Venturing to Hyde Park on a Thursday evening means Burger Night at Dutch’s. The artisan larder/bar/eatery doesn’t hold back on their one-night-only specialties — these ain’t no American-cheese-and-mayonnaise-topped meat patties. Dutch’s burgers start out with a base of mouthwatering beef cuts, like 30-day dry-age prime ribeye, an all-natural grass-fed strip or a shoulder from a local butcher. After being seasoned with just good ol’ salt and pepper, the burgers are thrown on the grill and brought out promptly at 6 p.m. Get them while you can, because the 70-or-so burgers they prepare each Thursday sell out quickly. They’ve tried more than 150 different burger variations, ranging from the Cordon Bleu, with crispy chicken skin, house-smoked ham, housemade dijonaise and grated Gruyere cheese to a burger topped with shaved asparagus salad, manchego cheese and clam dip.

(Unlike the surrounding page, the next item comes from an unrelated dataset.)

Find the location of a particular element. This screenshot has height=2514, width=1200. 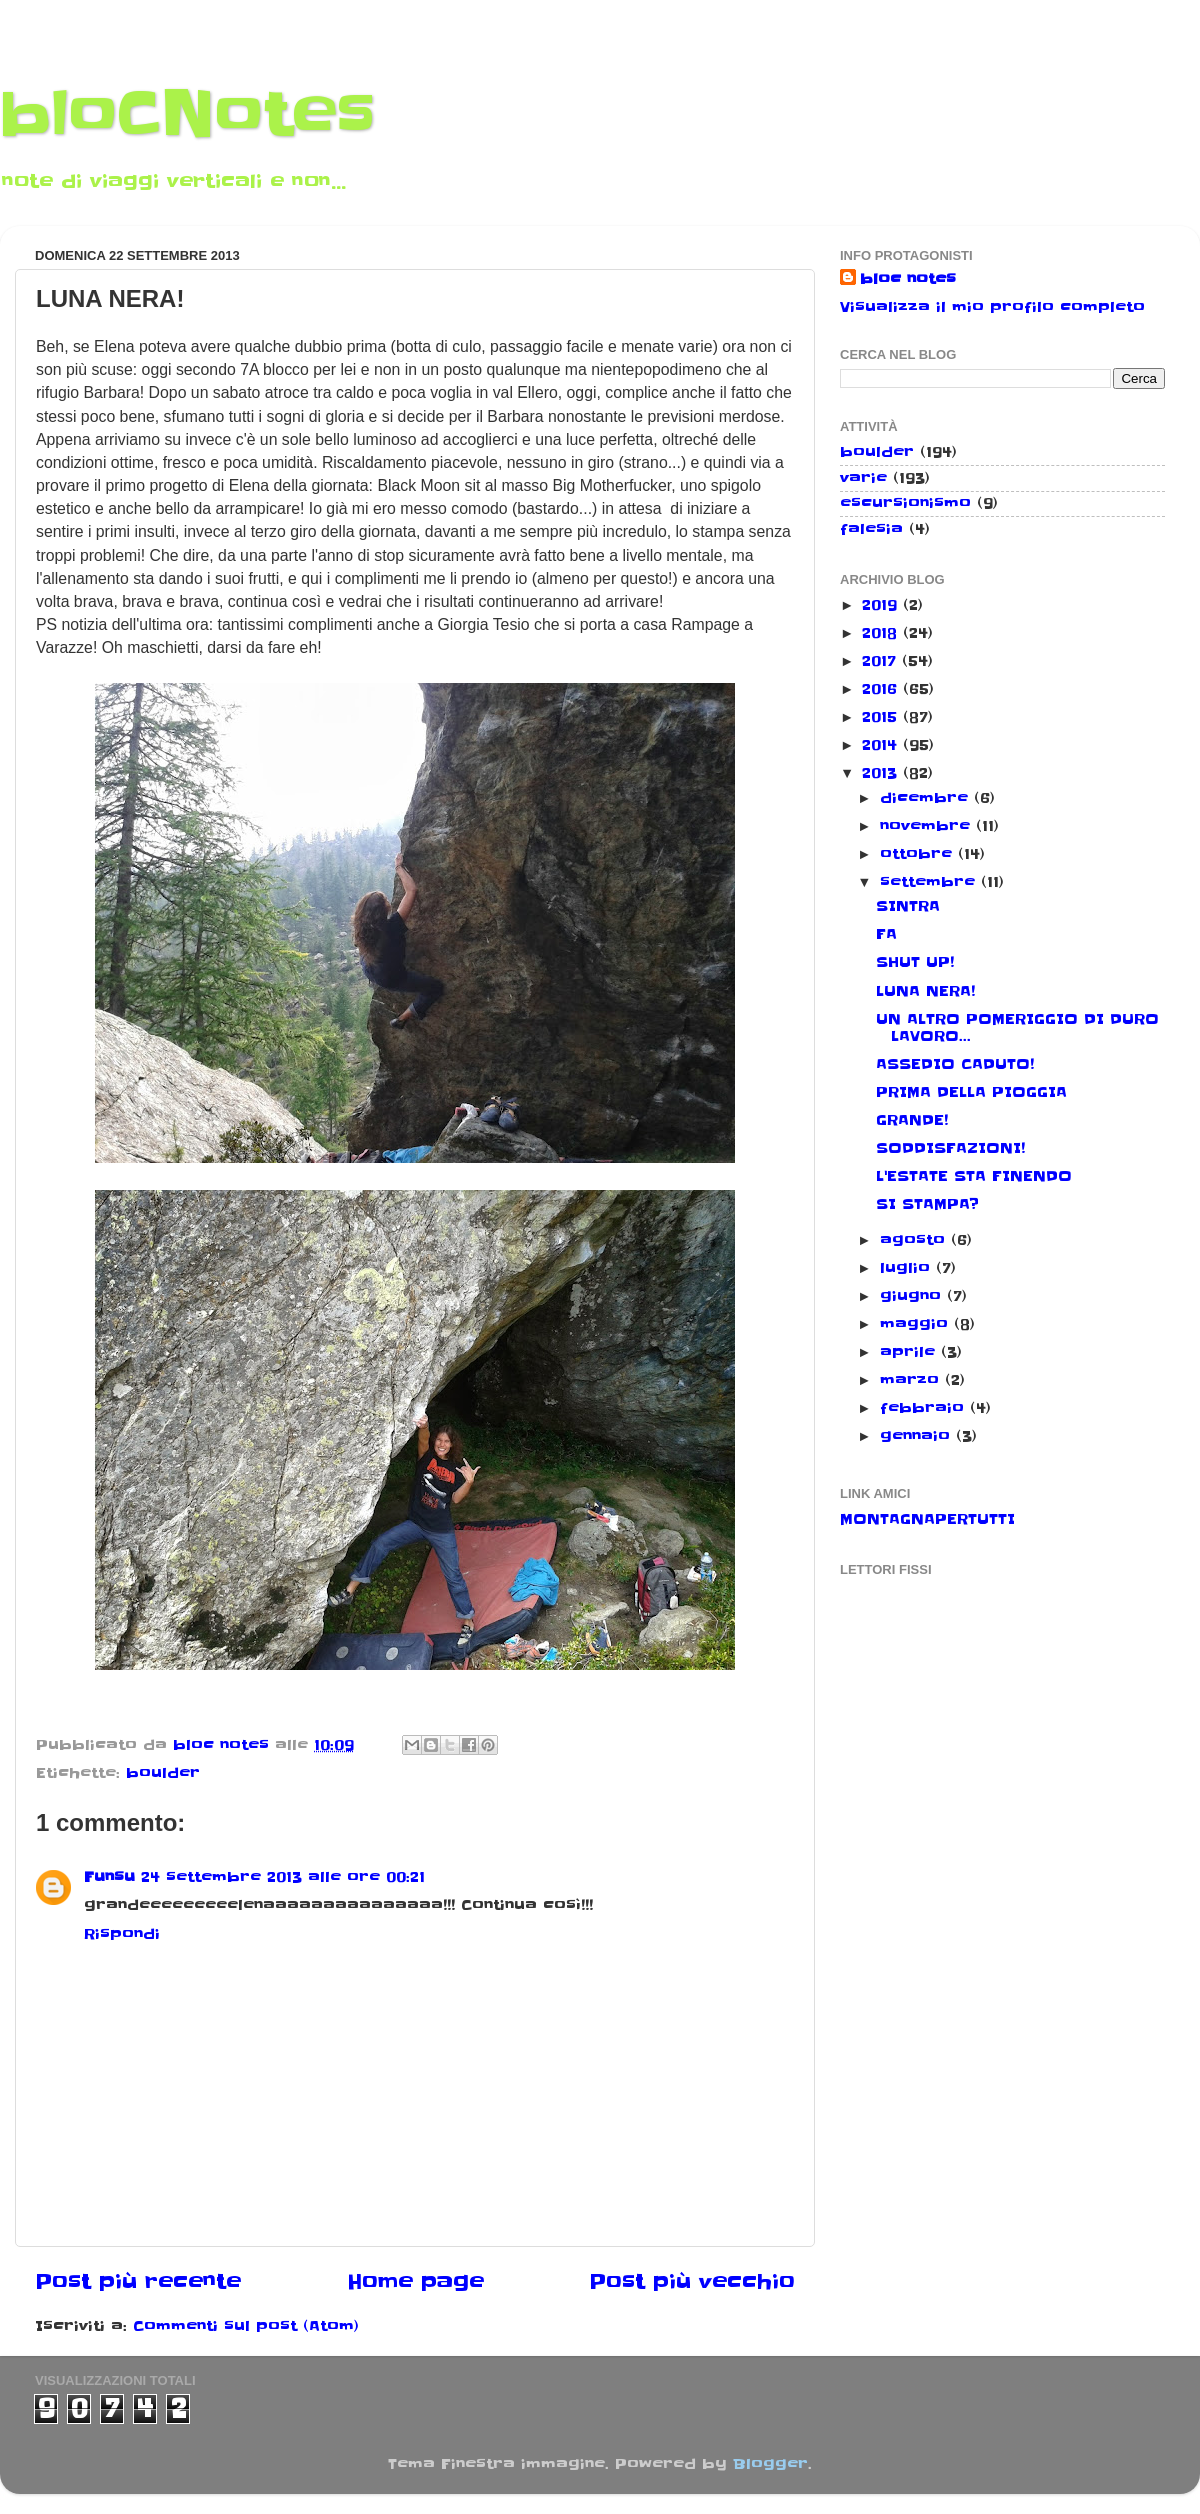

Similar to a box of chocolates, you never know what you’re going to get — and that’s one of the many reasons why these creations offer sheer perfection with each bite. As a bonus, Dutch’s also recently started offering burgers on Fridays during lunch. And, if the weather’s nice, hanging on the back patio and bocce court are an easygoing way to spend happy hour. Dutch’s, 3378 Erie Ave., Hyde Park, dutchs.squarespace.com.

Best Carrot Sandwich
Hailey Bollinger
click to enlarge Best Carrot Sandwich
Hailey Bollinger

The Wheel is an Italian takeaway restaurant housed on a well-hidden residential block in Oakley. A spinning wheel hangs above the door; inside, concert posters adorn pale blue walls, joined by personal iconography curated by owner Chrissy Antenucci. The food provides evidence that cooking is an act of love and creativity for Antenucci, who named The Wheel after a Grateful Dead song. Though the ingredients seem simple in the rosemary roasted carrot sandwich, the first bite alone is enough to convert a Punk into a Deadhead. The carrots are tender and hearty. Within the dish, they are a vegetable transformed — the taste is more exploratory and creative than most other vegetarian sandwiches. Kale peeks through between bites of carrot and both are covered in the perfect amount of romesco sauce and garlic yogurt, the latter of which adds a surprisingly creamy touch. The bread, which Antenucci makes fresh daily, is thick — almost like foccacia — and cradles the ingredients within. Visually the sandwich is also a work of art: the colors are as bright and balanced as the flavor inside. The Wheel, 3805 Brotherton Road, Oakley, thewheeloakley.com.